Peru explored

Library program to highlight local travelers’ trip to South America.

By: Kara Fitzpatrick
   After hiking the Inca Trail to Machu Picchu on her 25th wedding anniversary, Peru native Marty Hayden realized the experience of visiting the ancient ruins was one to be shared. And so, the Princeton High School Spanish teacher began organizing an annual trip to Peru with her students.
   But soon after, some of Ms. Hayden’s friends realized they too wanted the pleasure of visiting the South American country with someone who was born there and is knowledgeable about Peruvian life and culture.
   "I always felt I needed to show (Machu Picchu) to my students and then, of course, came my friends," said Ms. Hayden, who lives in Cranbury.
   Last summer, that wish became a reality for 18 Cranbury residents as they traveled to Peru and participated in an adventure that included not just the popular tourist sites, but also the homes, shops and pastimes of Peruvian residents.

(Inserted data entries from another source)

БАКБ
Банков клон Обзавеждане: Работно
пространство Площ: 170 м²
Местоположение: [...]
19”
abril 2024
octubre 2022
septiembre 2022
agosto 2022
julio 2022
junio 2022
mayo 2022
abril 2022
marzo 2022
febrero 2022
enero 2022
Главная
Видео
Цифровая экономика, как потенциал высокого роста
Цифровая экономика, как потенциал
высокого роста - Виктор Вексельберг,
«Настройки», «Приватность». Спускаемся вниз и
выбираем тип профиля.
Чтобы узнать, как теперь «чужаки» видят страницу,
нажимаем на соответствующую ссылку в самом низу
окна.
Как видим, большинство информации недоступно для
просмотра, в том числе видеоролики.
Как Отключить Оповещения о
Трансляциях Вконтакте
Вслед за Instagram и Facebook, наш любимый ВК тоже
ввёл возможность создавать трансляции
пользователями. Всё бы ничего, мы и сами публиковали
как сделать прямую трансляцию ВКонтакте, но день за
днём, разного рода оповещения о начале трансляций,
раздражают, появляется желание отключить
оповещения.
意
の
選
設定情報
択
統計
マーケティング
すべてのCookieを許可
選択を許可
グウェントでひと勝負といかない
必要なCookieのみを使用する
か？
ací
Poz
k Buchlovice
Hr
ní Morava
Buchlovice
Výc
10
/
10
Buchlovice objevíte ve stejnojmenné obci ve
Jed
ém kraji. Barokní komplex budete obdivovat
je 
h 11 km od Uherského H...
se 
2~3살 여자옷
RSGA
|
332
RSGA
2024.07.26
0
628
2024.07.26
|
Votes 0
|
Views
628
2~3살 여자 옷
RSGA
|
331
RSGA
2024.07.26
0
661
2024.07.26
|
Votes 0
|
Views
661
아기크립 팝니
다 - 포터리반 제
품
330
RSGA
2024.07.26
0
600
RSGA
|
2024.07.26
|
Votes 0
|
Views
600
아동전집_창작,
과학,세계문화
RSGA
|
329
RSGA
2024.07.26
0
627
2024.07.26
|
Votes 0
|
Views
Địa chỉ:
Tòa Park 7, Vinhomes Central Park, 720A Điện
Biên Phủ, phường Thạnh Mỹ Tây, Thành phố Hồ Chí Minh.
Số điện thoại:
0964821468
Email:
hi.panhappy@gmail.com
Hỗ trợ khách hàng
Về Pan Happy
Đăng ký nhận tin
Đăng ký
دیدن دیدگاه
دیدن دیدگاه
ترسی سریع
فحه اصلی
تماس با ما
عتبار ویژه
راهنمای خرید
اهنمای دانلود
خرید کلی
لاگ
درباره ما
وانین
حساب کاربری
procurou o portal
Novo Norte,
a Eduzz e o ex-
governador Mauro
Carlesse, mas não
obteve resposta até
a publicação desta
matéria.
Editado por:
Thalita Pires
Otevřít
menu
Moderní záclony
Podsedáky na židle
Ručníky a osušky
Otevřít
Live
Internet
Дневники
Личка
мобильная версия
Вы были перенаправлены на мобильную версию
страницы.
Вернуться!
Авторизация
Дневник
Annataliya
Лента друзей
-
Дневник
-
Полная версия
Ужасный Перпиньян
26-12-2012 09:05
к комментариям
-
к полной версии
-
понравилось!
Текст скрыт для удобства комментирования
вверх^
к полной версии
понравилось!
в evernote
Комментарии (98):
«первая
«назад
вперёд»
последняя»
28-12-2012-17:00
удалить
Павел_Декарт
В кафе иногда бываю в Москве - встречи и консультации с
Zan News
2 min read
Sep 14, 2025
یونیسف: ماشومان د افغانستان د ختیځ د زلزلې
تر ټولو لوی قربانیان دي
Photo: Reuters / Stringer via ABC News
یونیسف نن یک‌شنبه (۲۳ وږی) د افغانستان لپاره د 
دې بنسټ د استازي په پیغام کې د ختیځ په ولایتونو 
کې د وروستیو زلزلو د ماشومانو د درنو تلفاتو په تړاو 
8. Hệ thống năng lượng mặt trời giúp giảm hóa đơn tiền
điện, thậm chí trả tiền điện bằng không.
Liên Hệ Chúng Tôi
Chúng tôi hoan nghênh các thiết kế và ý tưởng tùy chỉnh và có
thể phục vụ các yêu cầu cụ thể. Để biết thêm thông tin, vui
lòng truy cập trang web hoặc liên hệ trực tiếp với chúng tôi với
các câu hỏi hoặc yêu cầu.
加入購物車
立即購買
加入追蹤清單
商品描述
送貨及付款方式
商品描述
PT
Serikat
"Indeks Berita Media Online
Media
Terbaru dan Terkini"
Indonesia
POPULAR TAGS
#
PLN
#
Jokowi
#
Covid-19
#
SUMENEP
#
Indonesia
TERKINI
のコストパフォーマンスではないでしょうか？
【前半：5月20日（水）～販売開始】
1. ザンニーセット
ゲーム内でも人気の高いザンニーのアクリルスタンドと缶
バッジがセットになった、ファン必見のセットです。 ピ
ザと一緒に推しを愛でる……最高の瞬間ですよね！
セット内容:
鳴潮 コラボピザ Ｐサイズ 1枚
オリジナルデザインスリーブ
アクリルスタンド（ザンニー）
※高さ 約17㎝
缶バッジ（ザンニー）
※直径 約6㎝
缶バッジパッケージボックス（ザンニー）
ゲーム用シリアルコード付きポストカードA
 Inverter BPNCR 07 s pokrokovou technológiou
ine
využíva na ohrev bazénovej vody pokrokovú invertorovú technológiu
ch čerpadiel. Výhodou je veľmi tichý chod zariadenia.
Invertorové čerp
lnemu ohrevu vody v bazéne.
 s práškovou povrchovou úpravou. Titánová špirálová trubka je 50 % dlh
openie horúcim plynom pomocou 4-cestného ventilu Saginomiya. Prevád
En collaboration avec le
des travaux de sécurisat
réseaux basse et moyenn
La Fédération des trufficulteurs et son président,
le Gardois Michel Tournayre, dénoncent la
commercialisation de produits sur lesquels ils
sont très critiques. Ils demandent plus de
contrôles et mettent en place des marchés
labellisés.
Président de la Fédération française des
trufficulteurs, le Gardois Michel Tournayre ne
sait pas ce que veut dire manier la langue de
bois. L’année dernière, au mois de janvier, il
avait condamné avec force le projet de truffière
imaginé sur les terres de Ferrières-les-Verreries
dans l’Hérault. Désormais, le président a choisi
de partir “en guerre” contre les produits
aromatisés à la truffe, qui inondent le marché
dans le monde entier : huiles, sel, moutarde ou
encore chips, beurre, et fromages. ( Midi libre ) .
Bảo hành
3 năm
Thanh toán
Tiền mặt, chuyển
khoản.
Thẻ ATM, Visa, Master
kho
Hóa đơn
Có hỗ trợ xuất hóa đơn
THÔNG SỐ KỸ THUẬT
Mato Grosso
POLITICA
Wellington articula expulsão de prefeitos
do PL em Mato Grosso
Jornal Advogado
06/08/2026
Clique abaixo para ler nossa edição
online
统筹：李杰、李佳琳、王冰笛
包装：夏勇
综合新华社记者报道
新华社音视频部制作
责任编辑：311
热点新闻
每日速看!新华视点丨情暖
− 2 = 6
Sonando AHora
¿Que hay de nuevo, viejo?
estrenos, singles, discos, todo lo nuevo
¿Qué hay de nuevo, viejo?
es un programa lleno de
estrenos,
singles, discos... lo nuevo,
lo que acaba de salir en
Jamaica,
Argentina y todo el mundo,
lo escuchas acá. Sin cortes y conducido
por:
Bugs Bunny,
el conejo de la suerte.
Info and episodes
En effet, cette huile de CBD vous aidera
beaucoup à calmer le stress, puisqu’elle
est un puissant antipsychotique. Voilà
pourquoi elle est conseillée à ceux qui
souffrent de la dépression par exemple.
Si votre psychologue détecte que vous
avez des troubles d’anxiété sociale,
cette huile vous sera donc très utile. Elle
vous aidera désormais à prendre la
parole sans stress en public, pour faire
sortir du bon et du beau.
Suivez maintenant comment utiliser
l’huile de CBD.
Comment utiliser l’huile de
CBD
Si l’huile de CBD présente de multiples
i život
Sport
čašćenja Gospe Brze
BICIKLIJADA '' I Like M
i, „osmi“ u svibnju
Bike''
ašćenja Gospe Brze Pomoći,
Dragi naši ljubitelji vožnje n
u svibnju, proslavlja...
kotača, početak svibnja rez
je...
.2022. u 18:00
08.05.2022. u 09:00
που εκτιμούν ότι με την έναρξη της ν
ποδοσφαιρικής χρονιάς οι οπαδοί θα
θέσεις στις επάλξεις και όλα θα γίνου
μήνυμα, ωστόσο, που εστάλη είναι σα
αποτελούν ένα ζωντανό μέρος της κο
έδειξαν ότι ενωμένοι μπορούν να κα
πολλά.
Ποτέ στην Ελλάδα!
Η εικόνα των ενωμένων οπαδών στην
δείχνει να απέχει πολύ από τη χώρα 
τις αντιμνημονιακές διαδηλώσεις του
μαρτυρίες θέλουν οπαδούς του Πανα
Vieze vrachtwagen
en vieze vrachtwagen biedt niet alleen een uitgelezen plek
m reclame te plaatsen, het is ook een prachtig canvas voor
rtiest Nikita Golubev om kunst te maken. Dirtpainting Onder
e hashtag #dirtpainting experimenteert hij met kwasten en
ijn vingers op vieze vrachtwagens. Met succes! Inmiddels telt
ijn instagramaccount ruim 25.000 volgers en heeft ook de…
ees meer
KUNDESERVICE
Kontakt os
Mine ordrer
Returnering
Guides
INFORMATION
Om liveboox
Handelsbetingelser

   The travelers will share slides and stories from a journey that traveler Pari Stave called "an amazing life experience" during a program at the Cranbury Public Library tonight (Friday).
   For 10 days, spanning from the end of July to August, some area residents traveled to the South American country under the guidance of Ms. Hayden.
   "Every year, I take some of my students to Peru on a trip," Ms. Hayden said. "My friends would ask, ‘when are you going to take us?’ I decided to take them up on it and I organized the trip."
   The group — some friends, some friends of friends — trekked throughout the country, visiting cities such as Lima and Cuzco and viewing famous historic sites like Machu Picchu, the Sacred Valley of the Incas and Ollantaytambo — a fortress built by the Incas.
   "It was my first time in South America, as I think it was for many of us," said Ms. Stave. "It struck me — why don’t we go to South America more often? It’s just so accessible. The plane ride is an overnight trip, you basically go to sleep and you wake up in Peru."
   Ms. Stave said visiting the ancient city of Machu Picchu was, for her, the most meaningful part of the trip, aside from the bonding that occurred within the group. Machu Picchu "is a very spiritual place, it’s so overwhelmingly beautiful," Ms. Stave said.
   In addition, Ms. Stave said staying in a town in the river valley of the Andes Mountains, sleeping in a hotel that was once a monastery and visiting the studio of artist Pablo Seminario were fascinating experiences.
   Although the group visited some of the most sought after tourist spots in the country, Ms. Hayden said she aimed to create a one-of-kind experience when designing the itinerary. As with all of her tours to Peru, showing the travelers everyday life was paramount.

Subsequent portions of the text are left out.